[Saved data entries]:

....

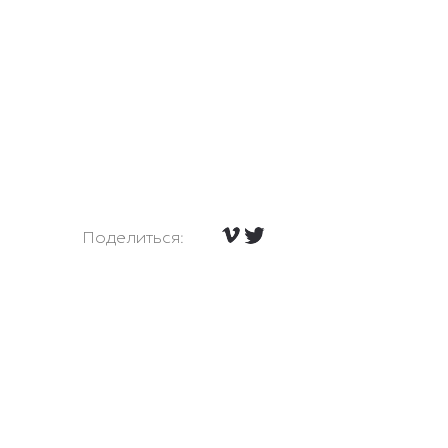
Поделиться:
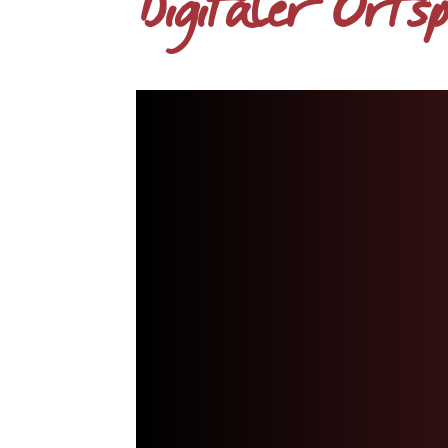
Digitaler Orts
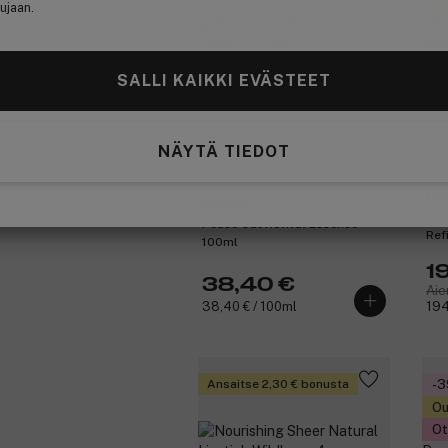
Ou
ujaan.
Ot
SALLI KAIKKI EVÄSTEET
NÄYTÄ TIEDOT
Uo
Djusie
Min
Peace Out Revival Essence
Ref
100ml
10g
1
38,40 €
Aie
38,40 € / 100ml
194
Ansaitse 2,30 € bonusta
-
Ou
Ot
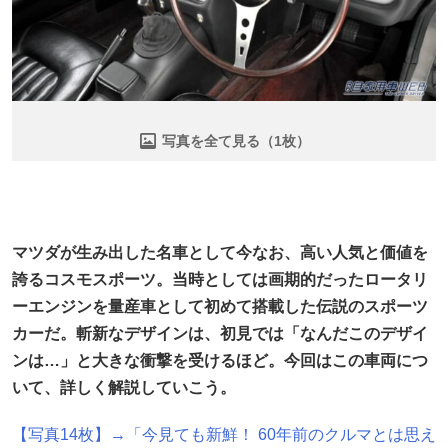
写真を全て見る（1枚）
マツダが生み出した名車として今なお、高い人気と価値を
誇るコスモスポーツ。当時としては画期的だったロータリ
ーエンジンを量産車として初めて搭載した伝説のスポーツ
カーだ。斬新なデザインは、初見では「なんだこのデザイ
ンは…」と大きな衝撃を受けるほど。今回はこの車両につ
いて、詳しく解説していこう。
【写真14枚】→「今見ても新鮮！ 60年前のクルマとは思え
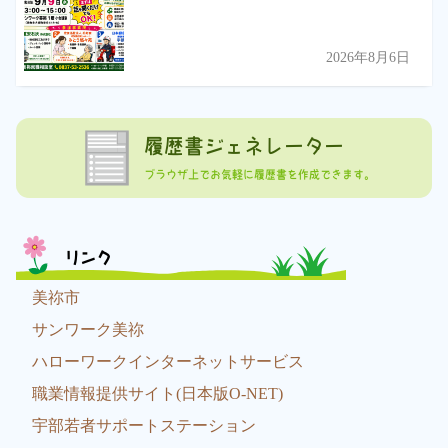
2026年8月6日
履歴書ジェネレーター
ブラウザ上でお気軽に履歴書を作成できます。
リンク
美祢市
サンワーク美祢
ハローワークインターネットサービス
職業情報提供サイト(日本版O-NET)
宇部若者サポートステーション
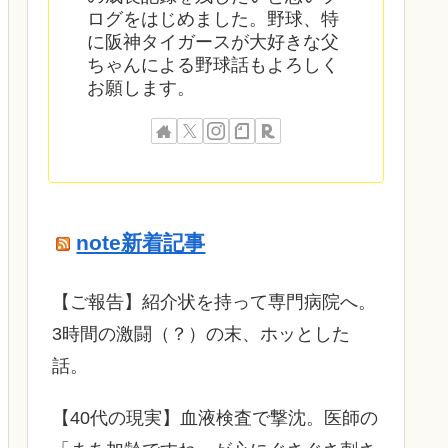
ログをはじめました。野球、特
に阪神タイガースが大好きな父
ちゃんによる野球話もよろしく
お願します。
note新着記事
​【ご報告】紹介状を持って専門病院へ。
3時間の激闘（？）の末、ホッとした
話。
【40代の現実】血液検査で撃沈。医師の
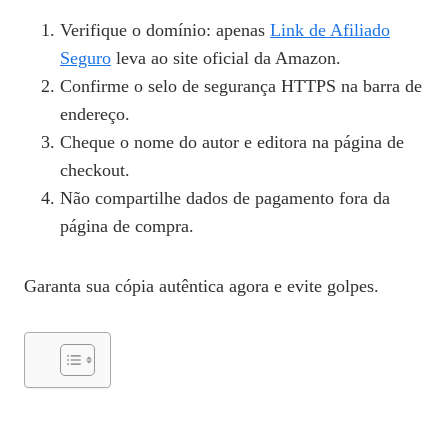
Verifique o domínio: apenas
Link de Afiliado
Seguro
leva ao site oficial da Amazon.
Confirme o selo de segurança HTTPS na barra de
endereço.
Cheque o nome do autor e editora na página de
checkout.
Não compartilhe dados de pagamento fora da
página de compra.
Garanta sua cópia autêntica agora e evite golpes.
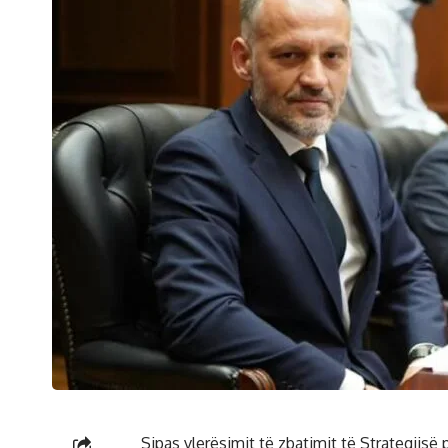
Sipas vlerësimit të zbatimit të Strategjisë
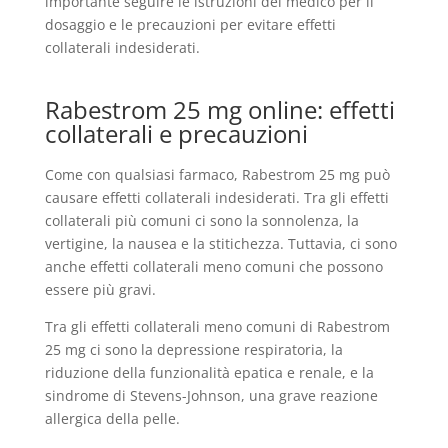
importante seguire le istruzioni del medico per il
dosaggio e le precauzioni per evitare effetti
collaterali indesiderati.
Rabestrom 25 mg online: effetti
collaterali e precauzioni
Come con qualsiasi farmaco, Rabestrom 25 mg può
causare effetti collaterali indesiderati. Tra gli effetti
collaterali più comuni ci sono la sonnolenza, la
vertigine, la nausea e la stitichezza. Tuttavia, ci sono
anche effetti collaterali meno comuni che possono
essere più gravi.
Tra gli effetti collaterali meno comuni di Rabestrom
25 mg ci sono la depressione respiratoria, la
riduzione della funzionalità epatica e renale, e la
sindrome di Stevens-Johnson, una grave reazione
allergica della pelle.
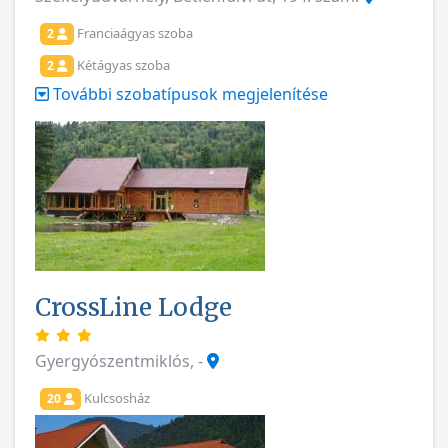
Franciaágyas szoba
2
Kétágyas szoba
2
További szobatípusok megjelenítése
CrossLine Lodge
Gyergyószentmiklós, -
Kulcsosház
20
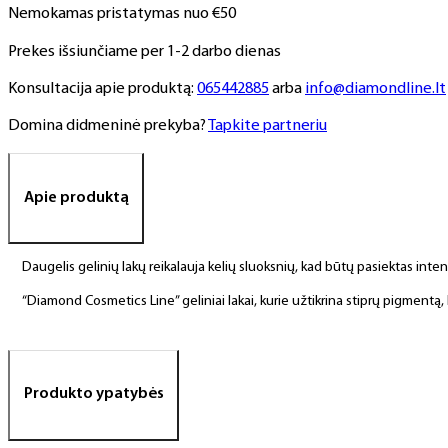
Nemokamas pristatymas nuo €50
8,
6
Prekes išsiunčiame per 1-2 darbo dienas
ml
Konsultacija apie produktą:
065442885
arba
info@diamondline.lt
Domina didmeninė prekyba?
Tapkite partneriu
Apie produktą
Daugelis gelinių lakų reikalauja kelių sluoksnių, kad būtų pasiektas int
“Diamond Cosmetics Line” geliniai lakai, kurie užtikrina stiprų pigment
Produkto ypatybės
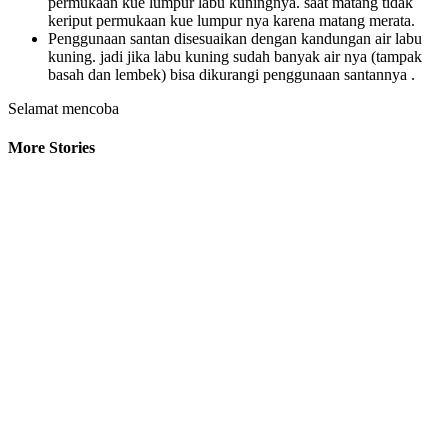
permukaan kue lumpur labu kuningnya. saat matang tidak
keriput permukaan kue lumpur nya karena matang merata.
Penggunaan santan disesuaikan dengan kandungan air labu
kuning. jadi jika labu kuning sudah banyak air nya (tampak
basah dan lembek) bisa dikurangi penggunaan santannya .
Selamat mencoba
More Stories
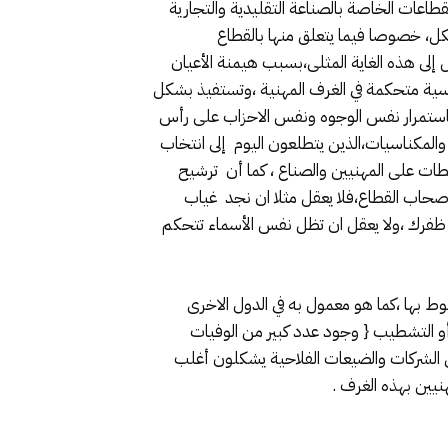
قطاعات الخاصة بالصناعة التقليدية والتجارية
ككل، خصوصا فيما يتعلق منها بالقطاع
إلى هذه الغاية المثلى،بسبب هيمنة الأعيان
اسية متحكمة في الغرف المهنية ،وتستفيذ بشكل
،فاستمرار نفس الوجوه ونفس الاحزاب على رأس
والمكناسيات،الذين يتطلعون اليوم إلى انتخاب
ات على المهنيين والصناع ، كما أن ترشيح
وأصحاب القطاع،فلا يعقل مثلا ان نجد غياب
 ظفرك ،ولا يعقل ان تظل نفس الأسماء تتحكم
نوط بها ،كما هو معمول به في الدول الاخرى
ل أو التشطيب { وجود عدد كبير من الوفيات
ض الشركات والضيعات الفلاحية يشكلون أغلب
يين بهذه الغرف .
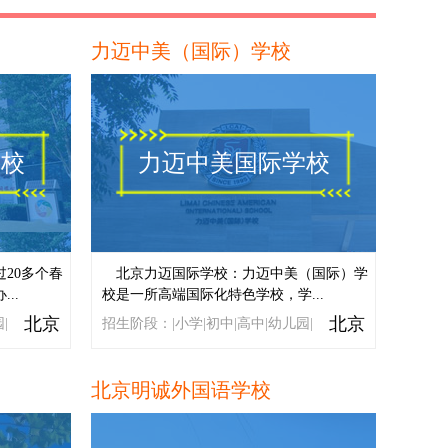
北京市私立汇佳学校
力迈中美（国际）学校
北京市师达中学
北京爱迪国际学校
北京东方红学校
学校
力迈中美国际学校
浙江常春藤国际高中
广州市英伦外籍人员子女学校
深圳奥斯翰外语学校
过20多个春
北京力迈国际学校：力迈中美（国际）学
..
校是一所高端国际化特色学校，学...
深圳市博纳学校
北京
北京
|
招生阶段：|小学|初中|高中|幼儿园|
BACA国际艺术教育中心
北京明诚外国语学校
北外附校双语学校
广东实验中学越秀学校国际部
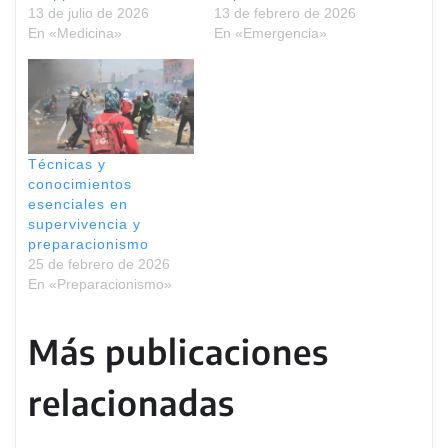
13 de julio de 2026
13 de febrero de 2026
En «Medicina»
En «Emergencia»
Técnicas y
conocimientos
esenciales en
supervivencia y
preparacionismo
25 de febrero de 2026
En «Preparacionismo»
Más publicaciones
relacionadas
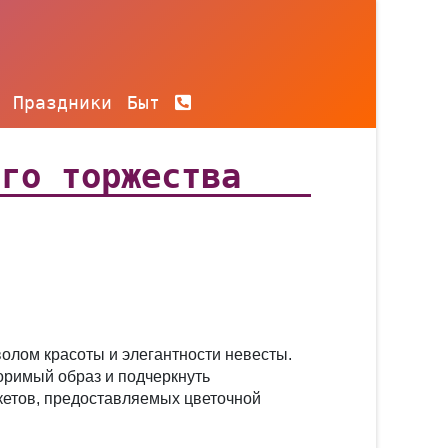
Праздники
Быт
ого торжества
олом красоты и элегантности невесты.
оримый образ и подчеркнуть
кетов, предоставляемых цветочной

....

Beginning with the first line of the entries above, repeat each line word for word until the line with "importante seguire le" has been given too. Omit the pictures.

[Exercise solution]:
Поделиться:
Digitaler Orts
Ou
ujaan.
Ot
SALLI KAIKKI EVÄSTEET
NÄYTÄ TIEDOT
Uo
Djusie
Min
Peace Out Revival Essence
Ref
100ml
10g
1
38,40 €
Aie
38,40 € / 100ml
194
Ansaitse 2,30 € bonusta
-
Ou
Ot
写真を全て見る（1枚）
マツダが生み出した名車として今なお、高い人気と価値を
誇るコスモスポーツ。当時としては画期的だったロータリ
ーエンジンを量産車として初めて搭載した伝説のスポーツ
カーだ。斬新なデザインは、初見では「なんだこのデザイ
ンは…」と大きな衝撃を受けるほど。今回はこの車両につ
いて、詳しく解説していこう。
【写真14枚】→「今見ても新鮮！ 60年前のクルマとは思え
2026年8月6日
履歴書ジェネレーター
ブラウザ上でお気軽に履歴書を作成できます。
リンク
美祢市
サンワーク美祢
ハローワークインターネットサービス
職業情報提供サイト(日本版O-NET)
宇部若者サポートステーション
ログをはじめました。野球、特
に阪神タイガースが大好きな父
ちゃんによる野球話もよろしく
お願します。
note新着記事
​【ご報告】紹介状を持って専門病院へ。
3時間の激闘（？）の末、ホッとした
話。
【40代の現実】血液検査で撃沈。医師の
Verifique o domínio: apenas
Link de Afiliado
Seguro
leva ao site oficial da Amazon.
Confirme o selo de segurança HTTPS na barra de
endereço.
Cheque o nome do autor e editora na página de
checkout.
Não compartilhe dados de pagamento fora da
página de compra.
Garanta sua cópia autêntica agora e evite golpes.
Sipas vlerësimit të zbatimit të Strategjisë
importante seguire le istruzioni del medico per il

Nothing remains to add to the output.